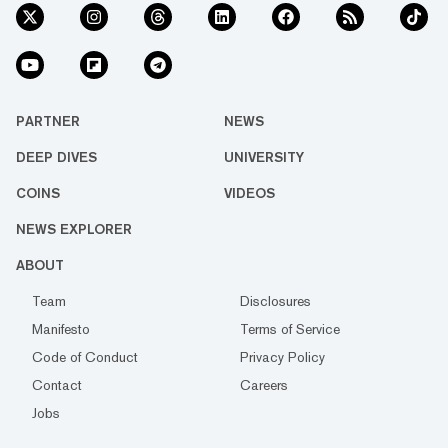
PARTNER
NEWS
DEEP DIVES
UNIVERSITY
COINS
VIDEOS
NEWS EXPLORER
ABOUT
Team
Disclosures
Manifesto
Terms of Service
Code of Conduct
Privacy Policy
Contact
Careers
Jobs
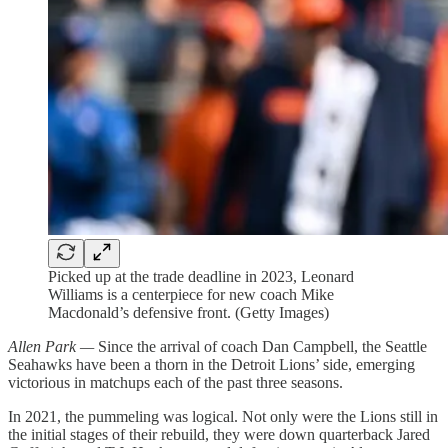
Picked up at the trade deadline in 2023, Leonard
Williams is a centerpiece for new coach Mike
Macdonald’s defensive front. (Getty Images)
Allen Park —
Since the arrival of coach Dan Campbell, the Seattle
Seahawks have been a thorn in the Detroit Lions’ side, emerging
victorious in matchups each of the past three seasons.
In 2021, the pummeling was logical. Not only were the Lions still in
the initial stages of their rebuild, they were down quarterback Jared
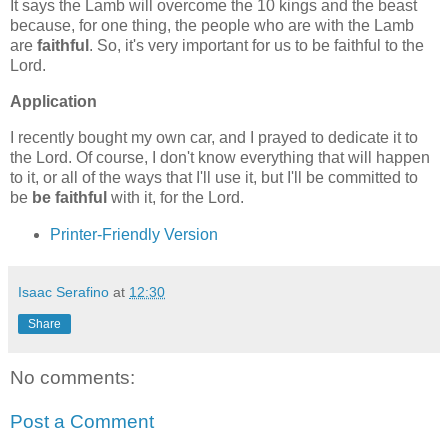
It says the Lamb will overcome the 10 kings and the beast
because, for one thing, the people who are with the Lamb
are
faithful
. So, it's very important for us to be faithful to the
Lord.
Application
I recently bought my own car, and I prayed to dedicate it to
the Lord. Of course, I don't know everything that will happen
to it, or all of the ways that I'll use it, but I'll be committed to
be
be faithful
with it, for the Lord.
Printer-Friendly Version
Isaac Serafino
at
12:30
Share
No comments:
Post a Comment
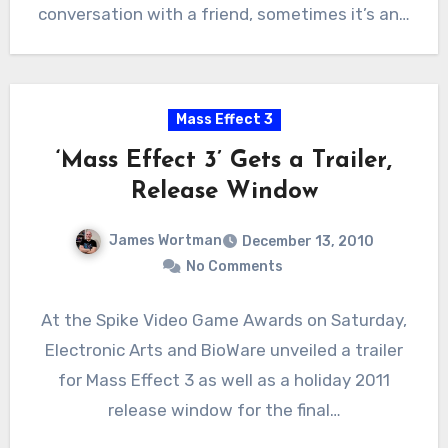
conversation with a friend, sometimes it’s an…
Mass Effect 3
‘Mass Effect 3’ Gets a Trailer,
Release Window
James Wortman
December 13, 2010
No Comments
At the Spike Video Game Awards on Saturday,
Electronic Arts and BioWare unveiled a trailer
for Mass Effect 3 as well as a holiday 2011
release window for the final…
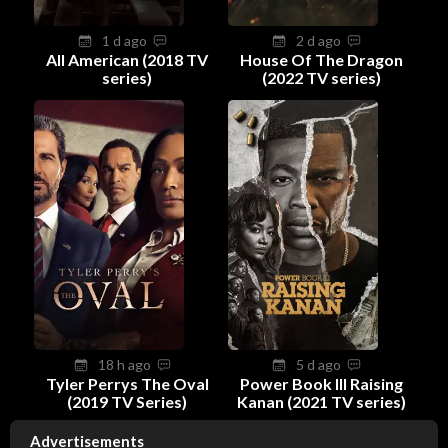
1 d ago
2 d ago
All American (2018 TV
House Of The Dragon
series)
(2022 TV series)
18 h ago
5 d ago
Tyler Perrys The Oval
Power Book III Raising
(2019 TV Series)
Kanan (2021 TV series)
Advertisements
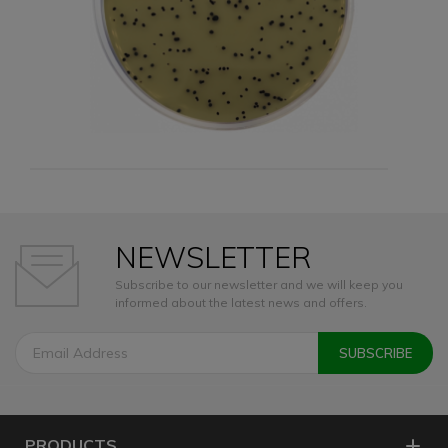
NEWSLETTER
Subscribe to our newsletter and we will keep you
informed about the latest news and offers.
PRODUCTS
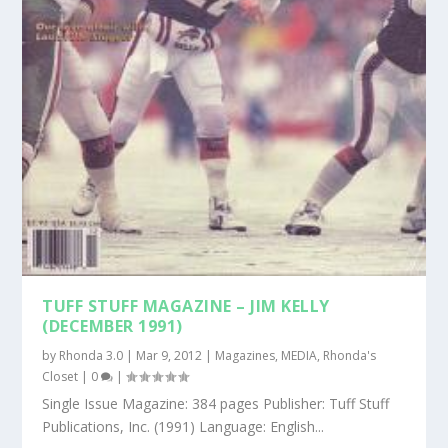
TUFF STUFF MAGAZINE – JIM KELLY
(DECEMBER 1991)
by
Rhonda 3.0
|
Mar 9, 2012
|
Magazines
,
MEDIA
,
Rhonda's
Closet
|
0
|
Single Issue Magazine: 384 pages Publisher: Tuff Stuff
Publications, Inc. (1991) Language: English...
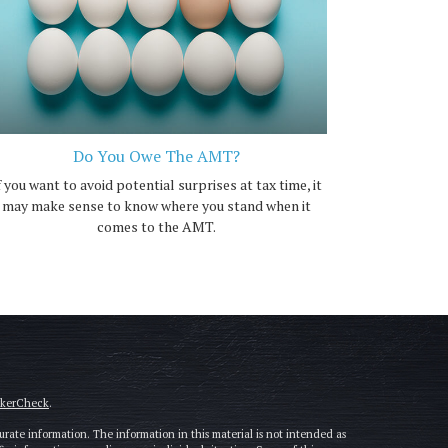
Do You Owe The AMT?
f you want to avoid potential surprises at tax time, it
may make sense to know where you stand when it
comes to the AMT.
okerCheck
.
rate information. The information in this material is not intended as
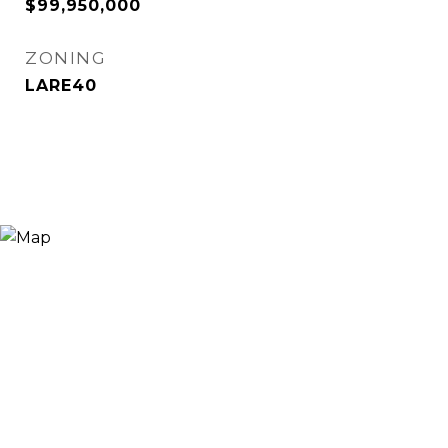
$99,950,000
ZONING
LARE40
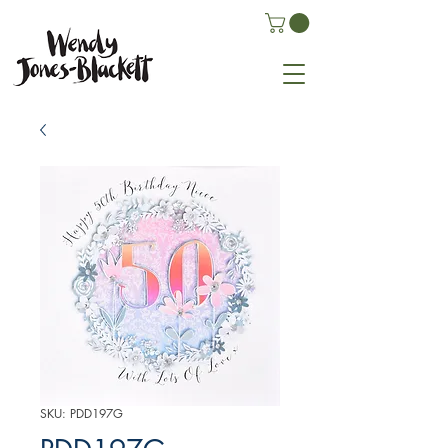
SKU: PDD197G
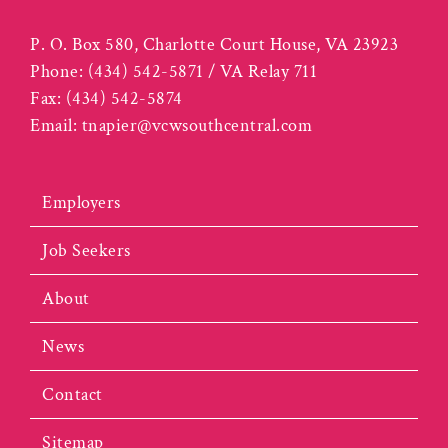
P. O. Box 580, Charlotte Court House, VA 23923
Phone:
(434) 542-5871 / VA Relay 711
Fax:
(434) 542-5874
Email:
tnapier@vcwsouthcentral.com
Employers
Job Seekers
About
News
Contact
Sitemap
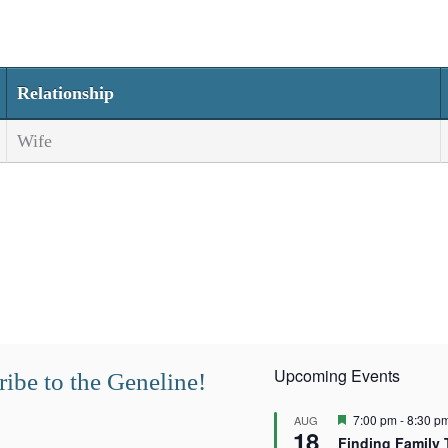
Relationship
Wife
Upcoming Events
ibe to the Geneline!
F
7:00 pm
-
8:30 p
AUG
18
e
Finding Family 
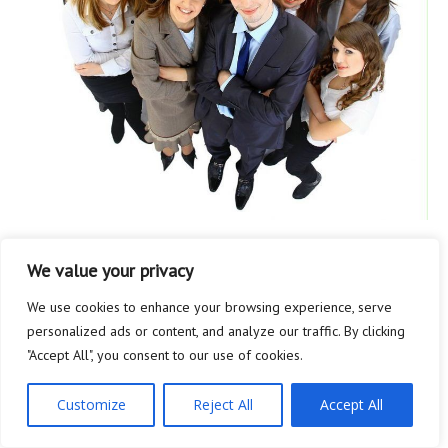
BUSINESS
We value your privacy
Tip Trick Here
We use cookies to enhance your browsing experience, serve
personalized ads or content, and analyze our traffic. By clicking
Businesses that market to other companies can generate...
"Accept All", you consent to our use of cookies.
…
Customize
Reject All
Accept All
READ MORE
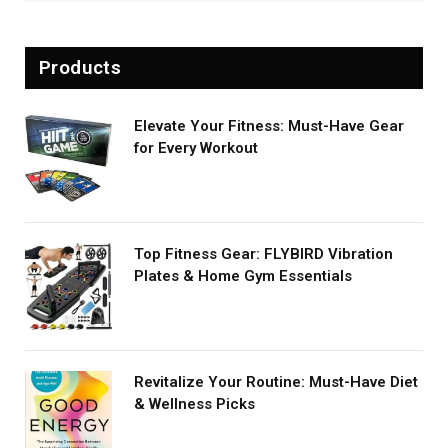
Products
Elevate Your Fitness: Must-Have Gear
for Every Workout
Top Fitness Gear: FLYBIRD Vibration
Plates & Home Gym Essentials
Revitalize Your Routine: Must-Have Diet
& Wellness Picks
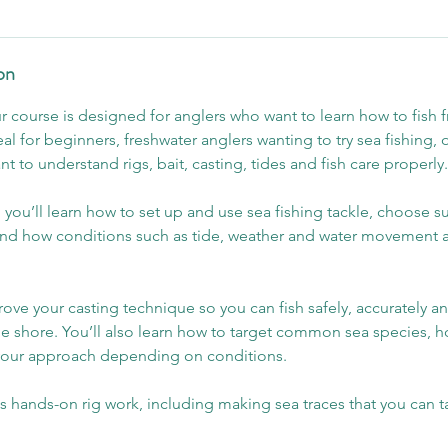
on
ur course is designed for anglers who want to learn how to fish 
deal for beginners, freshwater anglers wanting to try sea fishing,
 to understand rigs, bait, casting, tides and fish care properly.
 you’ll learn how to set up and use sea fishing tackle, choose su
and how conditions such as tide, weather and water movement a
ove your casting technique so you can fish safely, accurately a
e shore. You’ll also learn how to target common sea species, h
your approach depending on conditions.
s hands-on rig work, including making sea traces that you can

----------------

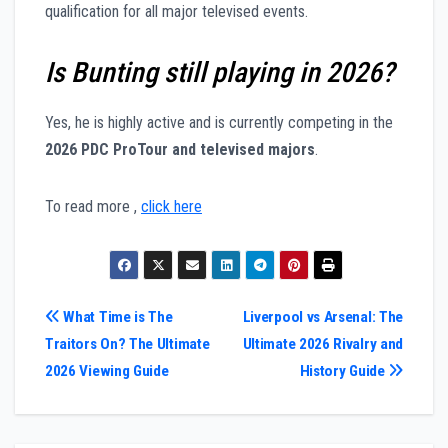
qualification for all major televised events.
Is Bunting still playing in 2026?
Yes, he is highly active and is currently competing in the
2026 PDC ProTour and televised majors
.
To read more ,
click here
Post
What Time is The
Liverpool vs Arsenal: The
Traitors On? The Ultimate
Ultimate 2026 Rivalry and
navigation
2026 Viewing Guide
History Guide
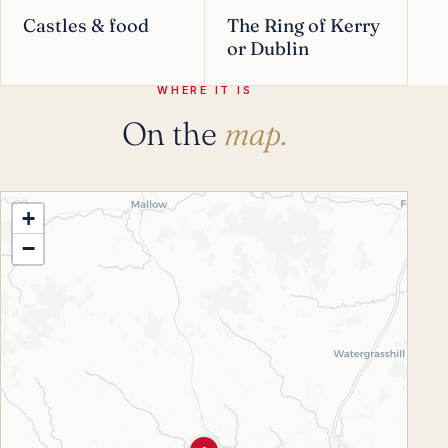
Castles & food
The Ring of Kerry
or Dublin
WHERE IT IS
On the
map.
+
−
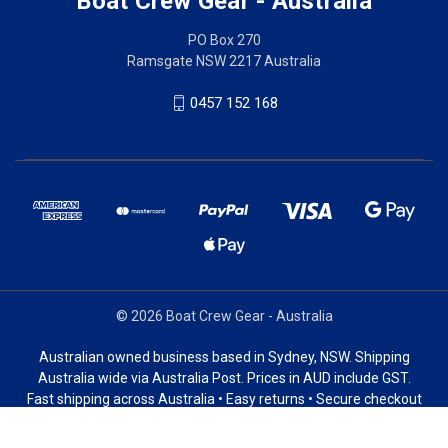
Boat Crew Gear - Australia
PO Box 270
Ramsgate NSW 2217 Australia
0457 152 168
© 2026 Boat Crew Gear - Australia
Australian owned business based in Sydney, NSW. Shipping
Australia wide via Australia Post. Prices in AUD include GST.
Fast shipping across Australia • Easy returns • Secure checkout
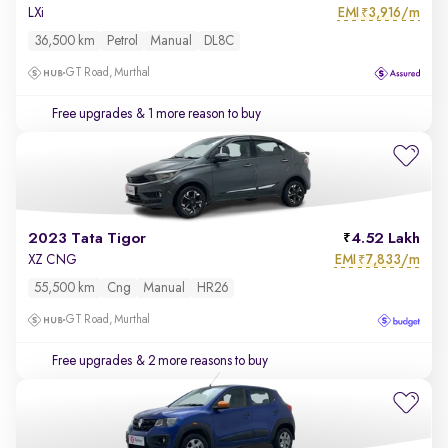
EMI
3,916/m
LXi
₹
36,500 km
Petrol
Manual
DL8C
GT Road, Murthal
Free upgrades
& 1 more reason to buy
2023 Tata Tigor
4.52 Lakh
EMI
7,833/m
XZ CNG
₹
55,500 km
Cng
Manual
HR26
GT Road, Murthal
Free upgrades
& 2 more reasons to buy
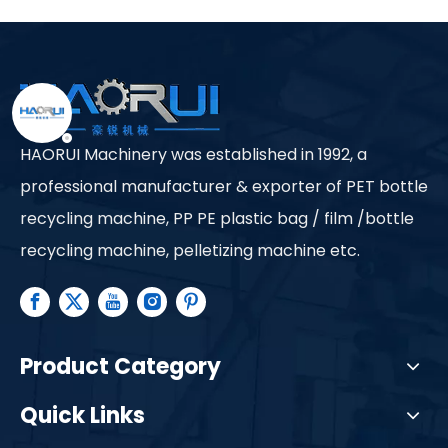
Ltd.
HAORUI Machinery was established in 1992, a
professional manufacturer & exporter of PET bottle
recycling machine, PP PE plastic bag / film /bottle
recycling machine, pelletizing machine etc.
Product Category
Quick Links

----------------

## WORK INSTRUCTIONS
How many of the lines in the data above carry the word "bottle"? Say the number and nothing else.

## OUTPUT FOR THIS EXERCISE
2